Exercise aim:
Quote only the span from the first line of the entries to the line containing "uyum sağlar.", both ends kept. Leave every picture out.
== Material for this exercise ==
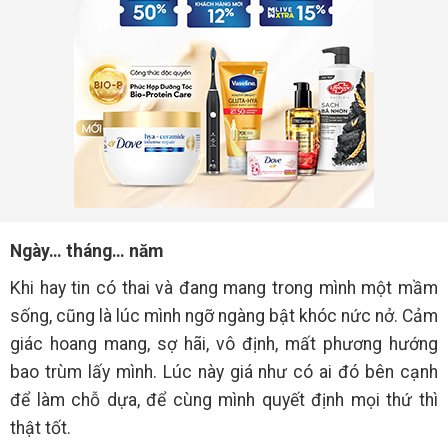
Ngày… tháng… năm
Khi hay tin có thai và đang mang trong mình một mầm
sống, cũng là lúc mình ngỡ ngàng bật khóc nức nở. Cảm
giác hoang mang, sợ hãi, vô định, mất phương hướng
bao trùm lấy mình. Lúc này giá như có ai đó bên cạnh
để làm chỗ dựa, để cùng mình quyết định mọi thứ thì
thật tốt.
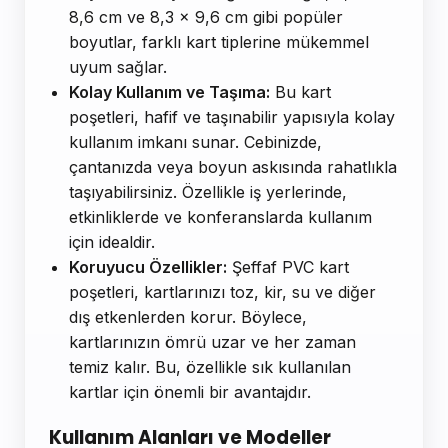
8,6 cm ve 8,3 x 9,6 cm gibi popüler
boyutlar, farklı kart tiplerine mükemmel
uyum sağlar.
Kolay Kullanım ve Taşıma:
Bu kart
poşetleri, hafif ve taşınabilir yapısıyla kolay
kullanım imkanı sunar. Cebinizde,
çantanızda veya boyun askısında rahatlıkla
taşıyabilirsiniz. Özellikle iş yerlerinde,
etkinliklerde ve konferanslarda kullanım
için idealdir.
Koruyucu Özellikler:
Şeffaf PVC kart
poşetleri, kartlarınızı toz, kir, su ve diğer
dış etkenlerden korur. Böylece,
kartlarınızın ömrü uzar ve her zaman
temiz kalır. Bu, özellikle sık kullanılan
kartlar için önemli bir avantajdır.
Kullanım Alanları ve Modeller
===
Output:
Ngày… tháng… năm
Khi hay tin có thai và đang mang trong mình một mầm
sống, cũng là lúc mình ngỡ ngàng bật khóc nức nở. Cảm
giác hoang mang, sợ hãi, vô định, mất phương hướng
bao trùm lấy mình. Lúc này giá như có ai đó bên cạnh
để làm chỗ dựa, để cùng mình quyết định mọi thứ thì
thật tốt.
8,6 cm ve 8,3 x 9,6 cm gibi popüler
boyutlar, farklı kart tiplerine mükemmel
uyum sağlar.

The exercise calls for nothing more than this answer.